France | France, Cour administrative d'appel de Marseille, 7ème chambre - formation à 3, 30 novembre 2018, 17MA03495


Vu la procédure suivante :

Procédure contentieuse antérieure :

M. D... B...a demandé au tribunal administratif de Montpellier d'annuler la décision du 6 octobre 2015 par laquelle le ministre du travail, de l'emploi, de la formation professionnelle et du dialogue social a retiré sa décision implicite de rejet du recours hiérarchique de son employeur, la société par actions simplifiée (SAS) Escourrou, contre la décision en date du 16 mars 2015 de l'inspecteur du travail ayant refusé d'autoriser son licenciement, a annulé cette décision de l'inspecteur du travail, et

autorisé son licenciement.

Par un jugement n° 1506494 du 27 juin 2017, le...
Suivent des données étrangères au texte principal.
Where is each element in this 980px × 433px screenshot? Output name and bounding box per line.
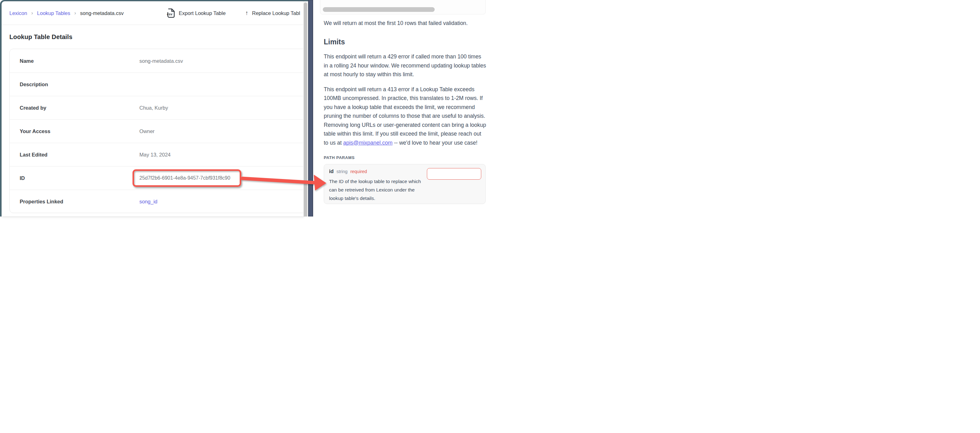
detail-row-created-by: Created by Chua, Kurby xyxy=(10,96,304,119)
limits-paragraph-2: This endpoint will return a 413 error if… xyxy=(324,85,487,148)
detail-row-name: Name song-metadata.csv xyxy=(10,49,304,72)
detail-value: Chua, Kurby xyxy=(139,105,168,111)
api-docs-window: We will return at most the first 10 rows… xyxy=(313,0,490,216)
csv-file-icon: csv xyxy=(167,8,175,18)
limits-heading: Limits xyxy=(324,38,487,46)
detail-row-properties-linked: Properties Linked song_id xyxy=(10,189,304,213)
left-window-scrollbar-thumb[interactable] xyxy=(304,3,307,216)
breadcrumb-link-lexicon[interactable]: Lexicon xyxy=(10,10,27,16)
detail-row-description: Description xyxy=(10,72,304,96)
chevron-right-icon: › xyxy=(75,10,76,16)
svg-text:csv: csv xyxy=(167,12,172,16)
limits-paragraph-2-text: This endpoint will return a 413 error if… xyxy=(324,86,486,146)
param-id-input[interactable] xyxy=(427,168,481,180)
upload-arrow-icon: ↑ xyxy=(245,10,248,17)
detail-label: Created by xyxy=(20,105,46,111)
limits-paragraph-1: This endpoint will return a 429 error if… xyxy=(324,52,487,79)
window-gap-divider xyxy=(308,0,313,216)
validation-note-text: We will return at most the first 10 rows… xyxy=(324,19,487,27)
detail-label: Last Edited xyxy=(20,152,48,158)
detail-row-last-edited: Last Edited May 13, 2024 xyxy=(10,143,304,166)
page-title: Lookup Table Details xyxy=(10,33,73,41)
header-row: Lexicon › Lookup Tables › song-metadata.… xyxy=(2,1,304,25)
replace-lookup-table-button[interactable]: ↑ Replace Lookup Tabl xyxy=(245,1,300,25)
horizontal-scrollbar-track[interactable] xyxy=(320,0,485,14)
detail-value: May 13, 2024 xyxy=(139,152,170,158)
path-params-heading: PATH PARAMS xyxy=(324,155,487,160)
param-type: string xyxy=(337,169,347,174)
detail-label: ID xyxy=(20,175,25,181)
details-card: Name song-metadata.csv Description Creat… xyxy=(10,49,304,213)
detail-value: Owner xyxy=(139,128,155,134)
docs-content: We will return at most the first 10 rows… xyxy=(324,18,487,204)
breadcrumb-current-file: song-metadata.csv xyxy=(80,10,123,16)
export-lookup-table-button[interactable]: csv Export Lookup Table xyxy=(167,1,226,25)
param-required-badge: required xyxy=(350,169,367,174)
detail-row-your-access: Your Access Owner xyxy=(10,119,304,143)
detail-row-id: ID 25d7f2b6-6901-4e8a-9457-7cbf931f8c90 xyxy=(10,166,304,189)
path-param-card: id string required The ID of the lookup … xyxy=(324,164,485,204)
breadcrumb: Lexicon › Lookup Tables › song-metadata.… xyxy=(10,1,124,25)
chevron-right-icon: › xyxy=(31,10,33,16)
linked-property-link[interactable]: song_id xyxy=(139,199,158,205)
export-button-label: Export Lookup Table xyxy=(179,10,226,16)
horizontal-scrollbar-thumb[interactable] xyxy=(323,7,435,12)
detail-value: song-metadata.csv xyxy=(139,58,183,64)
limits-paragraph-2-suffix: -- we'd love to hear your use case! xyxy=(393,140,477,146)
screenshot-stage: Lexicon › Lookup Tables › song-metadata.… xyxy=(0,0,490,216)
detail-label: Properties Linked xyxy=(20,199,63,205)
lookup-table-id-value: 25d7f2b6-6901-4e8a-9457-7cbf931f8c90 xyxy=(139,175,230,181)
detail-label: Name xyxy=(20,58,34,64)
detail-label: Your Access xyxy=(20,128,50,134)
param-name: id xyxy=(329,169,334,174)
breadcrumb-link-lookup-tables[interactable]: Lookup Tables xyxy=(37,10,70,16)
param-description: The ID of the lookup table to replace wh… xyxy=(329,177,423,202)
support-email-link[interactable]: apis@mixpanel.com xyxy=(343,140,393,146)
detail-label: Description xyxy=(20,81,48,88)
lookup-table-details-window: Lexicon › Lookup Tables › song-metadata.… xyxy=(2,1,304,216)
replace-button-label: Replace Lookup Tabl xyxy=(252,10,300,16)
Vu la procédure suivante :

Procédure contentieuse antérieure :

M. D... B...a demandé au tribunal administratif de Montpellier d'annuler la décision du 6 octobre 2015 par laquelle le ministre du travail, de l'emploi, de la formation professionnelle et du dialogue social a retiré sa décision implicite de rejet du recours hiérarchique de son employeur, la société par actions simplifiée (SAS) Escourrou, contre la décision en date du 16 mars 2015 de l'inspecteur du travail ayant refusé d'autoriser son licenciement, a annulé cette décision de l'inspecteur du travail, et autorisé son licenciement.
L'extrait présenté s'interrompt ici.